Virtual Stock Market is an online event where trading is done online with virtual points over companies and forex .The winner is decided over the networth of the individuals at the end of the event .
Up until 2014 the stock prices of the companies were manually set and randomnly decided at the whim of the organisers. This led to wide disparity in the networth of the people participating in the event, This algorithm implementation project aids decision making about the company stock prices and attempts leveling the networth of the players.
This file transfers the data from the MySQL server to local MongoDB , Since the site was hosted at shared hosting MySQL was the sole choice. Three Collections are created from the MySQL Backend :
- User : it stores the Current fluid amount present in the user's account and the user id.
- Usercompany : it stores the userid and the noof shares of each company that the user holds.
- Company : it stores the stock prices of the company and the company name.
This files calculates the networth of each user it uses Aysnc module , the queue from async module is used to get the sum total of the valuation of stocks the user holds in various companies and the fluid amount present with user, and adds it to the usercompany document it belongs to. q1 - > queue for each user q - > queue for each company
The algorithm generates second degree polynomials for the networth and the distribution of stocks among the users against their ranking according to networths using the regression module .Second degree polynomials are used since the regression of the networth or stocks might not be always linear , second degree curves also ensure single minima or maxima which is useful in later part of the algorithm.The polynomials are generated after the datasets have been normalised to a max value of 100 so as to ensure that each polynomial intersects atleast once and end at the same points.
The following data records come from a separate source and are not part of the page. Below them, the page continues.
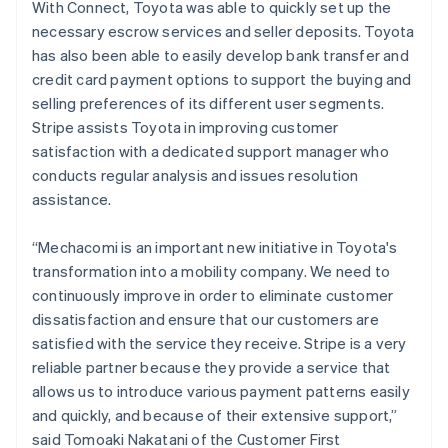
Belgium
With Connect, Toyota was able to quickly set up the
Nederlands
Français
Deutsch
English
necessary escrow services and seller deposits. Toyota
Brazil
has also been able to easily develop bank transfer and
Português
English
credit card payment options to support the buying and
Bulgaria
selling preferences of its different user segments.
English
Canada
Stripe assists Toyota in improving customer
English
Français
satisfaction with a dedicated support manager who
Croatia
conducts regular analysis and issues resolution
English
Italiano
assistance.
Cyprus
English
Czech Republic
“Mechacomi is an important new initiative in Toyota's
English
transformation into a mobility company. We need to
Denmark
continuously improve in order to eliminate customer
English
dissatisfaction and ensure that our customers are
Estonia
satisfied with the service they receive. Stripe is a very
English
Finland
reliable partner because they provide a service that
English
Svenska
allows us to introduce various payment patterns easily
France
and quickly, and because of their extensive support,”
Français
English
said Tomoaki Nakatani of the Customer First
Output of the file is the Maximum values of stocks of the company that have been bought buy a single individual and the regression for the networth against ranking
To even the networth the among the users , the company whose stockprice must be varied must have a distribution of stocks vs ranking (Gi(x), where i denotes the company) such that it is an mirror image of the networth(y) vs ranking(x) distribution (G(x)) along the line x = 50 ideally.
For each company integral of F(x)-Gi(x) over 0 to 100 is computed which returns a net negative value if the distribution of company is dominant over the lower portion of F(x) which is exactly needed for leveling the networth , Positive value is returned if the company is not dominant over the lower portion of F(X).
This value is the measure which aids in deciding the company to choose to increase or decrease the disparity in the networths. All the companies and the values are displayed in the output of the file.